[Data in this exercise]

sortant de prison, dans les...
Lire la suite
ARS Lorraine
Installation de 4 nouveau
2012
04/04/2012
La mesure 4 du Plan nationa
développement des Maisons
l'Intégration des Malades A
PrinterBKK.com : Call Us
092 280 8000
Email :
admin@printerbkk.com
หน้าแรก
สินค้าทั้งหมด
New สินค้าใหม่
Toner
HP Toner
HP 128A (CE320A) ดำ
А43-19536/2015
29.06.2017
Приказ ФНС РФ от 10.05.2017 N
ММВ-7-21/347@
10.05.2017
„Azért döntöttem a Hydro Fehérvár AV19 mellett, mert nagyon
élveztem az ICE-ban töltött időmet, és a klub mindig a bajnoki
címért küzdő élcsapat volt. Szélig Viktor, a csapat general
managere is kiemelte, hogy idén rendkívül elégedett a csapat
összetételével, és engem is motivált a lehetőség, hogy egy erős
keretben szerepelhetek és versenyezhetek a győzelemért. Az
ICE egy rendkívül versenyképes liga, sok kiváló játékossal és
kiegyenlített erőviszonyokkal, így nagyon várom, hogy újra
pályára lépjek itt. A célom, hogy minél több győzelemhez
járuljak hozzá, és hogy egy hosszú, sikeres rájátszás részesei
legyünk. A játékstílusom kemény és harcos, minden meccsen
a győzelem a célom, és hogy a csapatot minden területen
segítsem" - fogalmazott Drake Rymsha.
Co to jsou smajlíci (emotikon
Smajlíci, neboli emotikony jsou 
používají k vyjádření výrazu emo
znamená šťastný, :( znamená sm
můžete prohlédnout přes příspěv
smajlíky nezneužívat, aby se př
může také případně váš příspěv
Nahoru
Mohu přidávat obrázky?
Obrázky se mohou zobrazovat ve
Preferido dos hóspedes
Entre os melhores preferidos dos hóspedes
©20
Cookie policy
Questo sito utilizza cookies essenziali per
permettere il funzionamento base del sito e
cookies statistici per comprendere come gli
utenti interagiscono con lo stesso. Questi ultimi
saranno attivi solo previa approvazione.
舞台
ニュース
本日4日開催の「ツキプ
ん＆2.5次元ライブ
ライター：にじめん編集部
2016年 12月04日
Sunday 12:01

[/Data in this exercise]

» Work task
Each line from the one with "Preferido dos hóspedes" to the end of the material should be duplicated exactly, and no other line.

» Response area
Preferido dos hóspedes
Entre os melhores preferidos dos hóspedes
©20
Cookie policy
Questo sito utilizza cookies essenziali per
permettere il funzionamento base del sito e
cookies statistici per comprendere come gli
utenti interagiscono con lo stesso. Questi ultimi
saranno attivi solo previa approvazione.
舞台
ニュース
本日4日開催の「ツキプ
ん＆2.5次元ライブ
ライター：にじめん編集部
2016年 12月04日
Sunday 12:01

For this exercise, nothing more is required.